[Start of section]

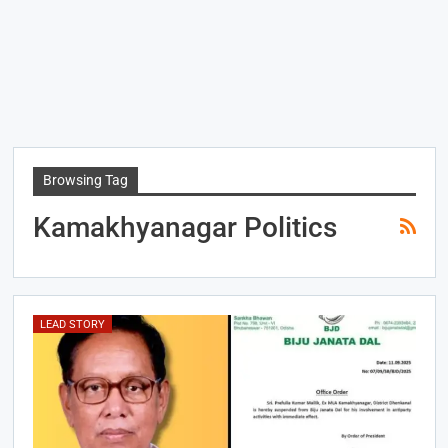
Browsing Tag
Kamakhyanagar Politics
LEAD STORY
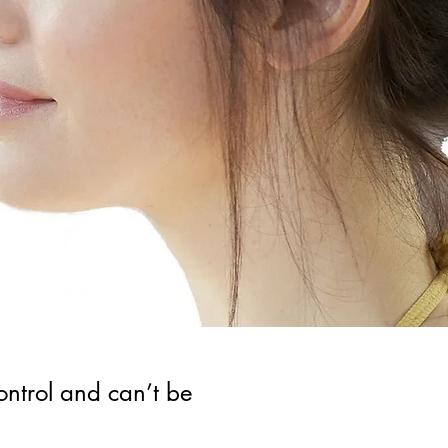
control and can’t be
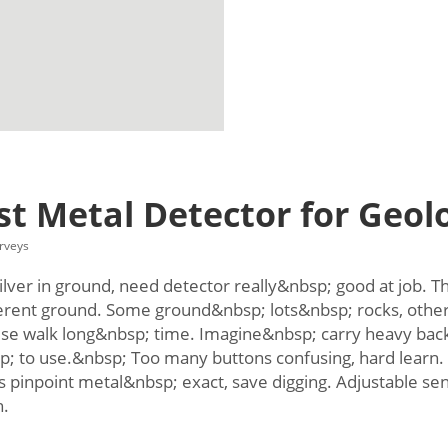
t Metal Detector for Geolo
rveys
lver in ground, need detector really&nbsp; good at job. Thin
erent ground. Some ground&nbsp; lots&nbsp; rocks, other
se walk long&nbsp; time. Imagine&nbsp; carry heavy back
p; to use.&nbsp; Too many buttons confusing, hard learn.
pinpoint metal&nbsp; exact, save digging. Adjustable sen
h.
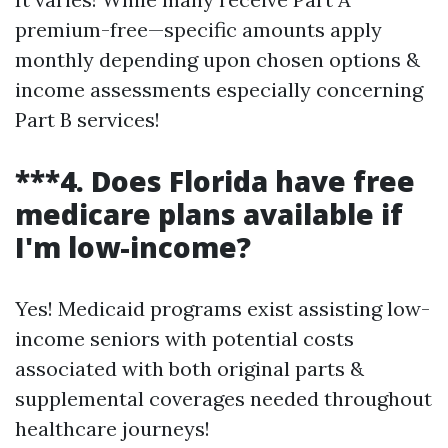
premium-free—specific amounts apply
monthly depending upon chosen options &
income assessments especially concerning
Part B services!
***4. Does Florida have free
medicare plans available if
I'm low-income?
Yes! Medicaid programs exist assisting low-
income seniors with potential costs
associated with both original parts &
supplemental coverages needed throughout
healthcare journeys!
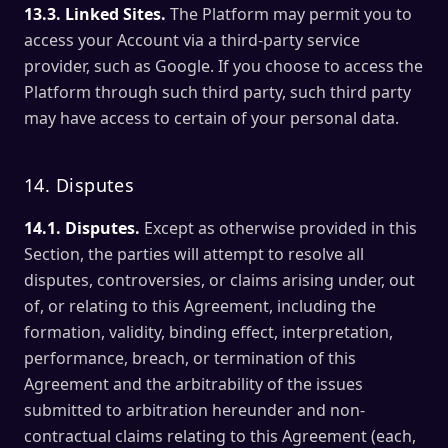
13.3. Linked Sites.
The Platform may permit you to
access your Account via a third-party service
provider, such as Google. If you choose to access the
Platform through such third party, such third party
may have access to certain of your personal data.
14. Disputes
14.1. Disputes.
Except as otherwise provided in this
Section, the parties will attempt to resolve all
disputes, controversies, or claims arising under, out
of, or relating to this Agreement, including the
formation, validity, binding effect, interpretation,
performance, breach, or termination of this
Agreement and the arbitrability of the issues
submitted to arbitration hereunder and non-
contractual claims relating to this Agreement (each,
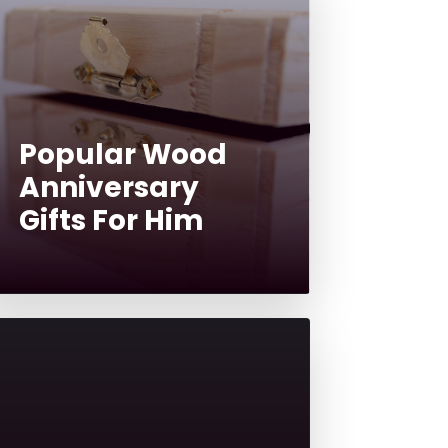
Popular Wood
Anniversary
Gifts For Him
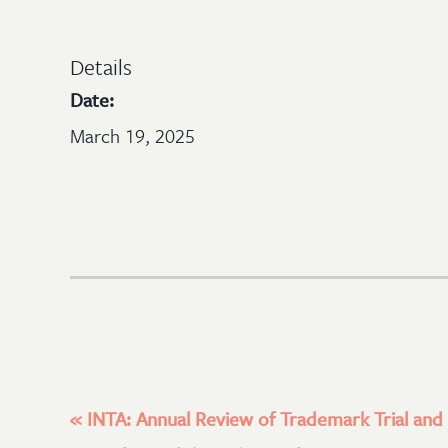
Details
Date:
March 19, 2025
«
INTA: Annual Review of Trademark Trial and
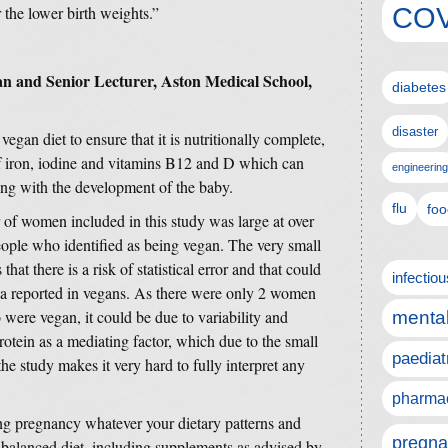
COV
r the lower birth weights.”
an and Senior Lecturer, Aston Medical School,
diabetes
disaster
vegan diet to ensure that it is nutritionally complete,
 of iron, iodine and vitamins B12 and D which can
engineering
long with the development of the baby.
flu
foo
of women included in this study was large at over
eople who identified as being vegan. The very small
t there is a risk of statistical error and that could
infectio
sia reported in vegans. As there were only 2 women
ere vegan, it could be due to variability and
mental
otein as a mediating factor, which due to the small
paediat
 study makes it very hard to fully interpret any
pharmac
g pregnancy whatever your dietary patterns and
pregna
nd balanced diet, including supplements as advised by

[End of section]

■ Problem description:
Exact repeat of the material above: every line from the one with "associated with both original parts &" through the one with "Except as otherwise provided in this", endpoints included, and nothing more. No pictures.

■ Output of the task:
associated with both original parts &
supplemental coverages needed throughout
healthcare journeys!
13.3. Linked Sites.
The Platform may permit you to
access your Account via a third-party service
provider, such as Google. If you choose to access the
Platform through such third party, such third party
may have access to certain of your personal data.
14. Disputes
14.1. Disputes.
Except as otherwise provided in this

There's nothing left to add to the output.